Yesterday a young doctor had an uncomfortable task to perform. I’m sure that it is a part of medical practice that doctors don’t enjoy. It is, however, a necessary task and it goes with the job for many medical professionals. The job was to inform a patient of test results that revealed the presence of cancer. While there are many different kinds of cancer and in this particular case the kind of cancer was not an immediate threat to the patient, it is difficult to know how a patient will react to the news. Cancer is a tough term in our society. There are a lot of people who have known someone who has died from an aggressive cancer. However, not every cancer is an aggressive cervical cancer, or brain cancer, or lung cancer.

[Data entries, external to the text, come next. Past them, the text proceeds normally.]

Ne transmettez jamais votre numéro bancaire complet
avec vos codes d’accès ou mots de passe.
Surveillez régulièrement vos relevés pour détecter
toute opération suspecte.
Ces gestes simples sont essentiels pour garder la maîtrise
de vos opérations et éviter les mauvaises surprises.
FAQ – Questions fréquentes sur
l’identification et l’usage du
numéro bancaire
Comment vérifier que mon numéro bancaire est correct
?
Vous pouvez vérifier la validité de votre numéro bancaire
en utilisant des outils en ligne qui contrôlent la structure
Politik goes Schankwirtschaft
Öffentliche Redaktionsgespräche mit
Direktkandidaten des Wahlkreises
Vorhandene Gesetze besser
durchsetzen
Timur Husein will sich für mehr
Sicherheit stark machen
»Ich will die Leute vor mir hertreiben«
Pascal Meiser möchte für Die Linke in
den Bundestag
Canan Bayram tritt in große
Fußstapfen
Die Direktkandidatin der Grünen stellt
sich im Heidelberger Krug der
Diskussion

There are types of cancer that are effectively treated. There are patients who can live cancer-free after treatment. And there are forms of cancer that typically grow slowly and do not demand an immediate response. While a doctor does not want to alarm a patient, the diagnosis must be made in order for treatment to proceed. Furthermore, the patient knows that a biopsy has been taken. The patient is coming in with the clear mission to find out: “Is it cancer?” Delivering the news is one of the tough challenges of being a doctor.

This doctor is young and although she has the latest education and is very competent in her profession and has enough experience to be confident in her practice, her patients don’t see her as a peer. She treats a lot of people who are much older than she. Nonetheless, she was graceful, kind, and generous in her delivery of the news and reassuring in her openness to questions and conversation.

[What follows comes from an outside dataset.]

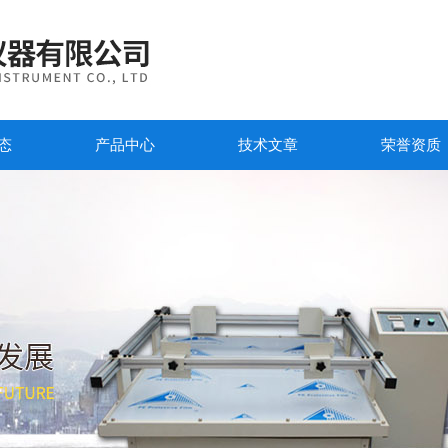
态
产品中心
技术文章
荣誉资质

The news that I have prostate cancer is not the first time that the “c” word has come to me. I have had two biopsies that revealed squamous cell carcinoma that required simple out-patient surgeries to remove the cancerous cells. I have pre-cancerous lesions treated at least twice each year. Squamous cell carcinoma is not life threatening when closely monitored and quickly treated. It only spreads to other parts of the body if it is left untreated for long periods of time.

I knew that a doctor would not have ordered a prostate biopsy if there wasn’t a reason to suspect cancer. But somehow, I didn’t expect this diagnosis. Men my age often have enlarged prostates and there are many different treatment options for some of the problems that develop with normal aging. The news threw me a little bit. Fortunately, Susan was by my side when I went to the consultation with the doctor and I have the support of a loving family and friends.

While I intend to use the best medical advice and treatment possible and I am confident that I will be able to comply with treatment instructions and have a positive outcome, I have decided that I will be very careful in the language I use when thinking or speaking of this condition. I am not going to use any war language. This is not a battle for me. I am not out to win over cancer.

These are cells in my body, made by my body and I will live with them. Some cells might be removed by surgery. I accept that. I am, however, going to be a conscious objector to thinking about this as battle. I’ll find other words to speak of my treatment. It may only be a matter of language, but it is language that is important to me. This condition will not be the cause of my death. I have every intention of living as fully and loving as deeply as I am able. I know that I am no longer a young person. I know that I am mortal. I also know that I am fortunate to live in a time when there are many treatment options. Prostate surgery is minimally invasive, performed by a robot with the use of a laparoscope. The cancer I have is slow growing and I have time to consider options and make reasoned and informed decisions about care. I have access to very well-trained and experienced doctors. Most importantly I am surrounded by love and prayer.

With love and prayer I go forward to explore new life that is given to me each day with deep gratitude.